At the door, I turned and looked. Clea was standing behind her operating table watching me with dead eyes. In her hand, the scalpel glinted lethal and bright.
It was good to step outside into the sunshine of an ordinary day. It was even a relief to see the Righteous Protester making his lonely rounds. Bizarre as he was, he at least seemed connected to a recognizable world.
As I stood looking at the deserted street in front of the gallery, I started to shake. The encounter with Clea had disturbed me more than I realized. I didn’t make a conscious decision to cross Spadina Crescent and walk up the block to Stuart Lachlan’s house. Reflexively, I did what I had done a thousand times when life overwhelmed me. I went to Nina.
She came to the door herself. As always, she was immaculate. Her dark hair was brushed into a smooth page boy, her makeup was fresh, and she was wearing a black knit skirt, a white silk blouse and an elegant cardigan, black with a pattern of stylized Siamese cats worked in white.
When she saw me, her face was radiant. “Oh, Jo, come in out of the cold and visit. This is the best surprise, especially because I have a surprise for you, too. Let me take your coat and then we’ll go and see an old friend.”
I followed her into the living room. “Now, look,” she said. “How’s this for bringing back the memories?”
In front of her was the drop-leaf desk she’d had in the sitting room of her Toronto house. She was right. It did bring back memories.
They weren’t all pleasant. The desk was Chinese Chippendale, lacquered black with gilt trim. Nina used to keep a lacquerware water jar on it. Painted fish swam on that jar – perfect, serene in their ordered, watery world. When my mother was at her worst, I would come to Nina and she would tell me to sit at that desk and try to close out everything but the smooth passage of the bright fish as they swam around and around the jar. It always worked. That desk had been my refuge, and Nina had been my rock. None of my mother’s dark hints about Nina’s character or my blindness to her faults could erode that.

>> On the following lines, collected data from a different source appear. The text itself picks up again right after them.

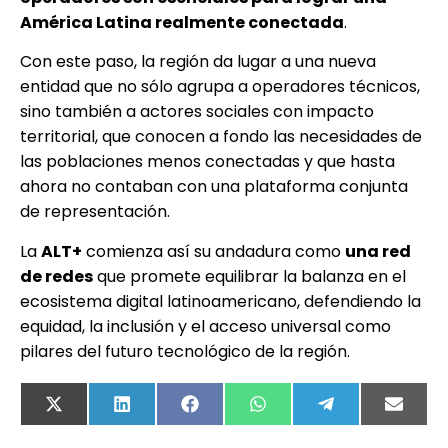
América Latina realmente conectada
.
Con este paso, la región da lugar a una nueva
entidad que no sólo agrupa a operadores técnicos,
sino también a actores sociales con impacto
territorial, que conocen a fondo las necesidades de
las poblaciones menos conectadas y que hasta
ahora no contaban con una plataforma conjunta
de representación.
La
ALT+
comienza así su andadura como
una red
de redes
que promete equilibrar la balanza en el
ecosistema digital latinoamericano, defendiendo la
equidad, la inclusión y el acceso universal como
pilares del futuro tecnológico de la región.
X
LinkedIn
Facebook
WhatsApp
Telegram
Email
(Twitter)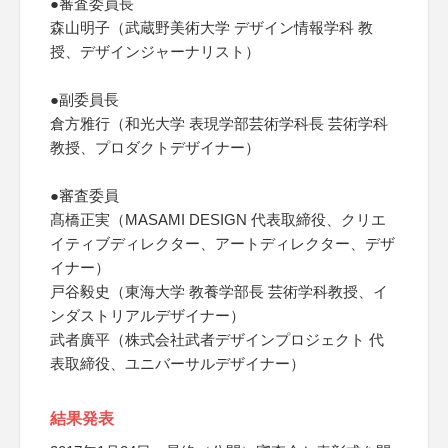
●審査委員長
森山明子（武蔵野美術大学 デザイン情報学科 教
授、デザインジャーナリスト）
●副委員長
倉方雅行（和光大学 表現学部芸術学科長 芸術学科
教授、プロダクトデザイナー）
●審査委員
髙橋正実（MASAMI DESIGN 代表取締役、クリエ
イティブディレクター、アートディレクター、デザ
イナー）
戸谷毅史（東海大学 教養学部長 芸術学科教授、イ
ンダストリアルデザイナー）
武者廣平（株式会社武者デザインプロジェクト 代
表取締役、ユニバーサルデザイナー）
結果発表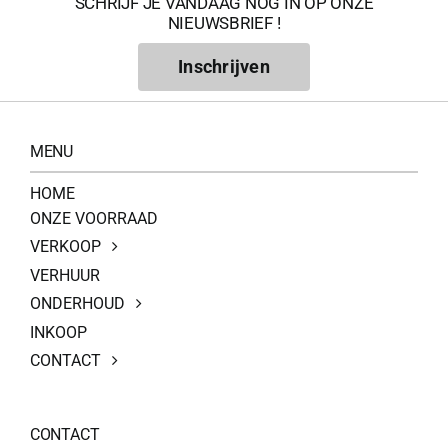
SCHRIJF JE VANDAAG NOG IN OP ONZE
NIEUWSBRIEF !
Inschrijven
MENU
HOME
ONZE VOORRAAD
VERKOOP
VERHUUR
ONDERHOUD
INKOOP
CONTACT
CONTACT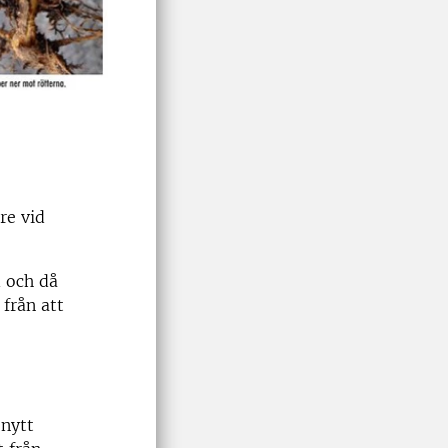
re vid
 och då
från att
 nytt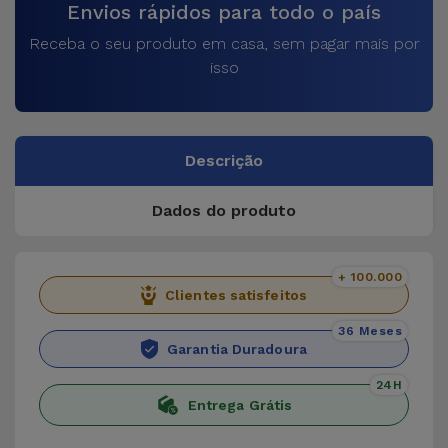
Envios rápidos para todo o país
Receba o seu produto em casa, sem pagar mais por
isso
Descrição
Dados do produto
+ 100.000
Clientes satisfeitos
36 Meses
Garantia Duradoura
24H
Entrega Grátis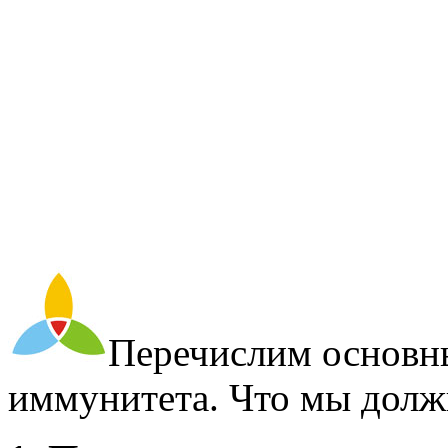
Перечислим основн
иммунитета. Что мы должн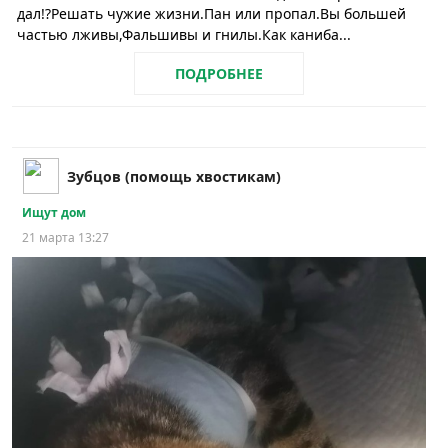
дал!?Решать чужие жизни.Пан или пропал.Вы большей
частью лживы,Фальшивы и гнилы.Как каниба...
ПОДРОБНЕЕ
Зубцов (помощь хвостикам)
Ищут дом
21 марта 13:27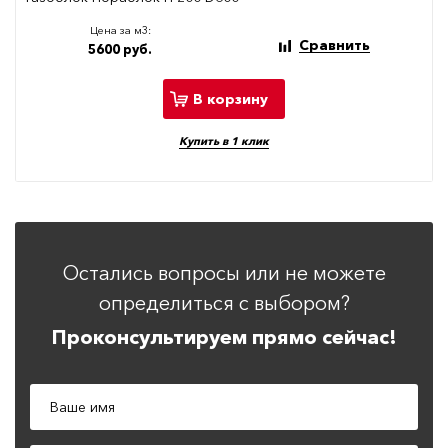
Цена за м3:
Сравнить
5600 руб.
В корзину
Купить в 1 клик
Остались вопросы или не можете
определиться с выбором?
Проконсультируем прямо сейчас!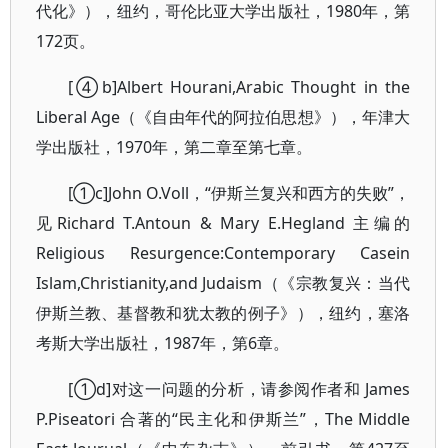
代化》），纽约，哥伦比亚大学出版社，1980年，第
172页。
[④b]Albert Hourani,Arabic Thought in the
Liberal Age（《自由年代的阿拉伯思想》），年津大
学出版社，1970年，第二章至第七章。
[①c]John O.Voll，“伊斯兰复兴和西方的失败”，
见Richard T.Antoun & Mary E.Hegland 主编的
Religious Resurgence:Contemporary Casein
Islam,Christianity,and Judaism（《宗教复兴：当代
伊斯兰教、基督教和犹太教的例子》），纽约，塞洛
考斯大学出版社，1987年，第6章。
[①d]对这一问题的分析，请参阅作者和 James
P.Piseatori 合著的“民主化和伊斯兰”，The Middle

Behind me, Nina, her voice vibrant and affectionate, said, “We’ve weathered a lot of storms at this desk, haven’t we, Jo? I’m leaving it to you in my will.”
I felt a chill. I put my arm around her shoulders and breathed in the familiar fragrance of her perfume.
“Well, when you leave, I’m going, too. My world would be a desolate place without you.”
She laughed. “Don’t break out the crepe, yet. I’m not planning to leave the party for a long time.”
We brought coffee and some still-warm banana bread into the living room and sat at a small table near the front window. There was a bouquet of white tulips on the table, and the sun bathed them in wintery light. This bright and civilized room seemed light-years removed from Clea Poole’s dark and pain-filled world, but it was of Clea we talked as the good smells of coffee and fresh baking surrounded us and the crystal purity of one of the Brandenburg Concertos floated in from another room.
I told Nina everything, and as I talked I realized how much Clea had scared me. “She’s in the middle of a terrible breakdown,” I said, “and she’s unreachable. I think all the things she does – phoning Sally fifty times a night, stalking us with her camera, working on that extraordinary exhibition – I think all those things seem logical to her, and what terrifies me is that I don’t know what might seem logical to her next. I think she’s reached the point where she’s capable of anything. She’s even made some oblique threats to me.”